At the Gates (PC) Review
It functions
The art style is overly simplistic
The game is overly complex
Having teeth pulled is more enjoyable
At the Gates is sold as a spiritual successor to Civilization. Not only is that interesting as the series is still going, but it is also a bold-faced lie. One is a classic series that has only experienced diminishing returns after almost 30 years, the other is a hastily cobbled together chunk of code that falls apart under its own complexity. The question quickly becomes, if it one was so inspired by the other, where did it go so wrong.
Civilization is, at its heart, a simple game that slowly adds complexity until the systems themselves have expanded to the point where the player is running an entire world-wide empire. At the Gates forces the player to micromanage every detail to such a degree that there is no real enjoyment to be had. Beyond this, there is no real instruction on how to proceed with anything. There is an attempt at tutorials, but it might as well be a brief description that there are systems, rather than an attempt to explain how they works.
One of the key things that Civ is known for is making a player forget about time and realize hours later that they have sunken an entire day into one single game. At the Gates has the opposite effect, five minutes on starting it will feel around the same amount of time as all time lived before it, stretching out into the distance and greeting an unending horizon.
The game also makes attempts to do what could be called minimalistic or reductionist graphics, but instead they simply look like a dumpster fire.

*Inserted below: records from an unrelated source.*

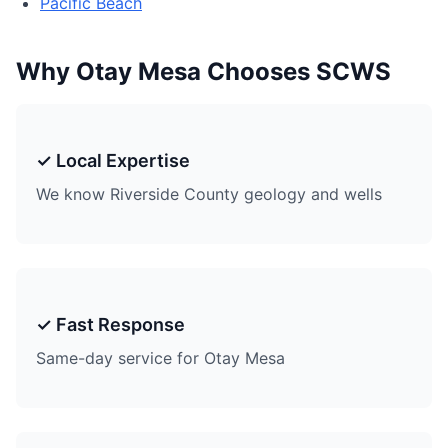
Pacific Beach
Why Otay Mesa Chooses SCWS
✓ Local Expertise
We know Riverside County geology and wells
✓ Fast Response
Same-day service for Otay Mesa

Not pixel art, but not retro enough to make anything look really nostalgic, the units end up looking like cut out pieces for a homemade board game by someone with no artistic talent. The landscapes all look flat and boring, and the avatars look like something that was thrown together in an afternoon.
At the Gates isn’t a good game, but it is functional, which is more than I can say for some titles that I have been forced to play. What good will it created by starting it quickly destroys by basically doing everything wrong that can be imagined. I am someone who has bought bad games on a Steam sale to try and give myself a good laugh from time to time. This game would not even fall into that category. Stay away. Stay far away.